Why $(\frac{\partial x}{\partial z})_w$ can be expressed as-$\frac{\frac{\partial (F,G)}{\partial (z,y)}}{\frac{\partial (F,G)}{\partial (x,y)}}$ Consider $F(x,y,z,w)=0$ and $G(x,y,z,w)=0$ . Why $(\frac{\partial x}{\partial z})_w$= -$\frac{\frac{\partial (F,G)}{\partial (z,y)}}{\frac{\partial (F,G)}{\partial (x,y)}}$.Noted that the  $(\frac{\partial x}{\partial z})_w$= -$\frac{\frac{\partial (F,G)}{\partial (z,y)}}{\frac{\partial (F,G)}{\partial (x,y)}}$=-$\frac{F_3G_2-F_2G_3}{F_1G_2-F_2G_1}$
 A: The two equations $F(x,y,z,w_0)=0$, $\ G(x,y,z,w_0)=0$ define a curve $\gamma$ in the three-dimensional $(x,y,z)$-plane $w=w_0$ of ${\mathbb R}^4$. This curve should have a parametrization
$$\gamma:\quad z\mapsto \bigl(x(z),y(z),z, w_0\bigr)\qquad \qquad (z_0-h<z<z_0+h)\ ,$$
valid in the neighborhood of some "regular" point $(x_0,y_0,z_0,w_0)$. Since
$$F\bigl(x(z),y(z),z,w_0\bigr)\equiv0\ ,\qquad G\bigl(x(z),y(z),z,w_0\bigr)\equiv0\ ,$$
taking the derivative with respect to $z$  gives
$$F_x x'(z)+F_y y'(z) + F_z=0\ , \qquad G_x x'(z)+G_y y'(z) + G_z=0\ .$$
We now solve for $x'(z)$ and obtain
$$x'(z)=-{F_z G_y-G_z F_y \over F_x G_y-G_x F_y}=-{\det\left[{\partial(F,G)\over\partial(z,y)}\right] \over\det\left[{\partial(F,G)\over\partial(x,y)}\right]}\ .$$
In response to a comment by the OP: Here we had $r=3$ equations (incl. $w=w_0$) in $n=4$ variables, so there was one degree of freedom (the $z$ variable).

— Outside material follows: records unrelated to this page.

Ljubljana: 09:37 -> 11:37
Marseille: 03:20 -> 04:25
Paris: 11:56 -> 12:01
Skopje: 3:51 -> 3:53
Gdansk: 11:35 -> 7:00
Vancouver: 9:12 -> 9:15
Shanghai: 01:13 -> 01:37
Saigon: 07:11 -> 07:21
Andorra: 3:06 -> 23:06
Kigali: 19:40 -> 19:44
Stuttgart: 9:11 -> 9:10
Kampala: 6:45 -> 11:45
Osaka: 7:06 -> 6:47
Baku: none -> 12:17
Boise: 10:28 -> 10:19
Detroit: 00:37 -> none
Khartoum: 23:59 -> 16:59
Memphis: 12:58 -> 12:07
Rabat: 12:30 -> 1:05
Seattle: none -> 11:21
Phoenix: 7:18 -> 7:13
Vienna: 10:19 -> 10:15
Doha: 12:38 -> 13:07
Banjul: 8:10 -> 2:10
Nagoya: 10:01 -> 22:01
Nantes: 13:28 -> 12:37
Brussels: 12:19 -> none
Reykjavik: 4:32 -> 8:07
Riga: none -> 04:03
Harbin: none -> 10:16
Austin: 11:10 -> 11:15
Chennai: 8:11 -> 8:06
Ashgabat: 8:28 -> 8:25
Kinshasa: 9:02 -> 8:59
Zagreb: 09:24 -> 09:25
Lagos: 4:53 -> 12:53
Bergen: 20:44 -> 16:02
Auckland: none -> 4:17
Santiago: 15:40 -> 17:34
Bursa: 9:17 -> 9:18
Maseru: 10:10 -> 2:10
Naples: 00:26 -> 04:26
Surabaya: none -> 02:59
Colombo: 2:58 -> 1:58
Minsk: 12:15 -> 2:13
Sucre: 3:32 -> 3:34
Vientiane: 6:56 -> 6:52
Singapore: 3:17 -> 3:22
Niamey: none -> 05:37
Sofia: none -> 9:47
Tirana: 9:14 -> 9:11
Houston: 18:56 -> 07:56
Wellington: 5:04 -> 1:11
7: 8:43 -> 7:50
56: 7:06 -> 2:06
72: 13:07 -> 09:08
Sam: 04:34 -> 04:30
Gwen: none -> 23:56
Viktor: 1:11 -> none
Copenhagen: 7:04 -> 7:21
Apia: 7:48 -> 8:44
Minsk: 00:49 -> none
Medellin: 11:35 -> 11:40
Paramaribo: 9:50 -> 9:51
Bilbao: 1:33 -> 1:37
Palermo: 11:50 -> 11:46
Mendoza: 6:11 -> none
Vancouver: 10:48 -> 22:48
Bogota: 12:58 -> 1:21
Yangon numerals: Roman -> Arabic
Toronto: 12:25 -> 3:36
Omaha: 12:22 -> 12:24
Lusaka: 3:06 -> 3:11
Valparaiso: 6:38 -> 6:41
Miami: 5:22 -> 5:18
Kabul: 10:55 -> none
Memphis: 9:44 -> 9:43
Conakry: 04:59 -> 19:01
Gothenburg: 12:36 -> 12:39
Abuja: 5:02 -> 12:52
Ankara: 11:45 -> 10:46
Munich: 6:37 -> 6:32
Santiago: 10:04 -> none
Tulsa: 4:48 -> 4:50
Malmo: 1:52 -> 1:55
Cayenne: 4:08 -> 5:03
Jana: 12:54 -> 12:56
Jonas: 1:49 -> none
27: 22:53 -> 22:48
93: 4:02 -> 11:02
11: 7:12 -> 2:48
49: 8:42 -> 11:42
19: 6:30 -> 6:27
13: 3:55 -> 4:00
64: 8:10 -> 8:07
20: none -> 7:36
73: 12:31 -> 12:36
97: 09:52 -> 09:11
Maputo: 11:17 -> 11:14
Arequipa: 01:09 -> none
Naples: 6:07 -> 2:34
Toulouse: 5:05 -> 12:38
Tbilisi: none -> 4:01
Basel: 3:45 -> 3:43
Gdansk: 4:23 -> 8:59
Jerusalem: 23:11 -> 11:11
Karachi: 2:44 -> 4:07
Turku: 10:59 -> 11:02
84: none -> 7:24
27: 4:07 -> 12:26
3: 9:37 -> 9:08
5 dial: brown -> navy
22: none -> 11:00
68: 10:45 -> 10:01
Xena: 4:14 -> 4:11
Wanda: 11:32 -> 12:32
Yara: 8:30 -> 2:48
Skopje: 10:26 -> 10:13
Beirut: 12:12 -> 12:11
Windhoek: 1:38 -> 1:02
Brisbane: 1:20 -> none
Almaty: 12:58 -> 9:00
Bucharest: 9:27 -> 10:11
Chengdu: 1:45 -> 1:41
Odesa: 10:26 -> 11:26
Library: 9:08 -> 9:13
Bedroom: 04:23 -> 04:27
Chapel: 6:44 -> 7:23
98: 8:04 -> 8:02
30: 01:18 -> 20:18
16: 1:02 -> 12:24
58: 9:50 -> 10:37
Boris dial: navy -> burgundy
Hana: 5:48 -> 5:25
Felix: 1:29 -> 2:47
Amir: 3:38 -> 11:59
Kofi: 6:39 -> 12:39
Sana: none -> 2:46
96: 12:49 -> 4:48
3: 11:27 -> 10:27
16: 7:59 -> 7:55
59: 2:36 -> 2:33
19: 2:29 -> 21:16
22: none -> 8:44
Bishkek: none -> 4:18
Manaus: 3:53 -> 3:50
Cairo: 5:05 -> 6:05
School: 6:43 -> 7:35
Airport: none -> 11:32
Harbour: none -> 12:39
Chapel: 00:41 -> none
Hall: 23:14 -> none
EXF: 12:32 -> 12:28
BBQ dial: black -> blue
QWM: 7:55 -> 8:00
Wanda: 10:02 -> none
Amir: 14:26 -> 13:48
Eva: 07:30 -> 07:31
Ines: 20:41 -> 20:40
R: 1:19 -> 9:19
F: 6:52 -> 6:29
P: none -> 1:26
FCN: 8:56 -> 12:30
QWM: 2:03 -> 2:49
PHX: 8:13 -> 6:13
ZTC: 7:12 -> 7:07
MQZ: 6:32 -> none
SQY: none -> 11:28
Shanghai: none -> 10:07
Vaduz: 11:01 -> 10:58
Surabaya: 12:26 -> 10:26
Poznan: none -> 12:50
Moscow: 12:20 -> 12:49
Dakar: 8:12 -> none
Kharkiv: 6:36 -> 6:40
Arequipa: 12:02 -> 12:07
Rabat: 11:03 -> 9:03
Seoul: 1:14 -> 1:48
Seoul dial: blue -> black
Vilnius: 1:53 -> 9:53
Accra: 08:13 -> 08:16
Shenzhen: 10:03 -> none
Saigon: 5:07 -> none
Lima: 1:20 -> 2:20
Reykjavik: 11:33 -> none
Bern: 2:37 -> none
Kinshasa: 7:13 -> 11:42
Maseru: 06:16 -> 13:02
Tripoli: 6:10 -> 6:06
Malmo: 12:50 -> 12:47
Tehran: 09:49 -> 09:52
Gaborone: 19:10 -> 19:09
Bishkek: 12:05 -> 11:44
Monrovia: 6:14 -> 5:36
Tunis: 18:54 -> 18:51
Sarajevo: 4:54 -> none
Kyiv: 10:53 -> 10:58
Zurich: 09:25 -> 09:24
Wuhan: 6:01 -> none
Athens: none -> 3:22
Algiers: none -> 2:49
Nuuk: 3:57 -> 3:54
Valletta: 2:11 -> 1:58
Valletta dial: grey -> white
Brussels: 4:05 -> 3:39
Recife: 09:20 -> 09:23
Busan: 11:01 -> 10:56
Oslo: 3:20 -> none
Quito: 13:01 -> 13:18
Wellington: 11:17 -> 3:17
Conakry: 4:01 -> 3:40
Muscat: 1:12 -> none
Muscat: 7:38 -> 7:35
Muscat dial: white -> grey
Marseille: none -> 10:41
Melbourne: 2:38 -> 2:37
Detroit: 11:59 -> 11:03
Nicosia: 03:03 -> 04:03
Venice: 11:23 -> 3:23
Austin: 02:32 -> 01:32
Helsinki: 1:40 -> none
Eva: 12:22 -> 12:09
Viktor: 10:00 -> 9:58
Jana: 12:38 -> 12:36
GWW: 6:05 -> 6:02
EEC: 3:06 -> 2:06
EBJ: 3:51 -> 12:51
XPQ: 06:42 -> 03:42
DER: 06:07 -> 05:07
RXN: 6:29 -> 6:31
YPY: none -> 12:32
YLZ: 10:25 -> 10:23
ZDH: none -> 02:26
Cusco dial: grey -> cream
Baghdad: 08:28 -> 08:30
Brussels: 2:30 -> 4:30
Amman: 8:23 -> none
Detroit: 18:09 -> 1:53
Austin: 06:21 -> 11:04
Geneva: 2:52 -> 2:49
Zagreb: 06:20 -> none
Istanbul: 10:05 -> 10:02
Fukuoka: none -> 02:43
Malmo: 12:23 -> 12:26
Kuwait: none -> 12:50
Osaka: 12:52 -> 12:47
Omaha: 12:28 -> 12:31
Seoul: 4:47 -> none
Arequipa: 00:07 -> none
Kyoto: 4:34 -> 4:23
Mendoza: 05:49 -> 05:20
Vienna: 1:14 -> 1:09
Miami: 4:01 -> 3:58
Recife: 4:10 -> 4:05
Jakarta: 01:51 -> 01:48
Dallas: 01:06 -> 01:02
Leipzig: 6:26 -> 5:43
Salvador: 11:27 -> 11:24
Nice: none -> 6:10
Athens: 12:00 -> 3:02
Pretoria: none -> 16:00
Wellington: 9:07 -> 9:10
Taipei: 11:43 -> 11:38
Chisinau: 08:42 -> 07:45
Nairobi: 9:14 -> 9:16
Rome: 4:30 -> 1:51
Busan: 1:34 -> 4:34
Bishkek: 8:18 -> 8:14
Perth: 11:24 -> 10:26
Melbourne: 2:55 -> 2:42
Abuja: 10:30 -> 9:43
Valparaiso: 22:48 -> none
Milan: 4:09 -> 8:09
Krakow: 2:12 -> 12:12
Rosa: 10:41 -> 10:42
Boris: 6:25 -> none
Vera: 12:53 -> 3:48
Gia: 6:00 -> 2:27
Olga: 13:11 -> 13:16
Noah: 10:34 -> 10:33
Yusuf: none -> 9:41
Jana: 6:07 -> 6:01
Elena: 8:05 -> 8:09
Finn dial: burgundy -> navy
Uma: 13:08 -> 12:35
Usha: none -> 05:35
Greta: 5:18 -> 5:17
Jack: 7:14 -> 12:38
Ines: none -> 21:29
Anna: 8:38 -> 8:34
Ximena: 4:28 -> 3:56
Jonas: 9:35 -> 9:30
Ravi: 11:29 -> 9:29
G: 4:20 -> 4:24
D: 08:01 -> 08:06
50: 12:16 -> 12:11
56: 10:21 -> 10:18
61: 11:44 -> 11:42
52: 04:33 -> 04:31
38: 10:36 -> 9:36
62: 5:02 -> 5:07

In general you would have $r$ equations in $n$ variables and $d=n-r$ degrees of freedom. If you want explicit formulae you would have to declare beforehand which $d$ variables should be considered as the independent ones. Look at it this way:  There is no explicit formula for the solution set of a rank $r$ homogeneous linear system in $n$ unknowns.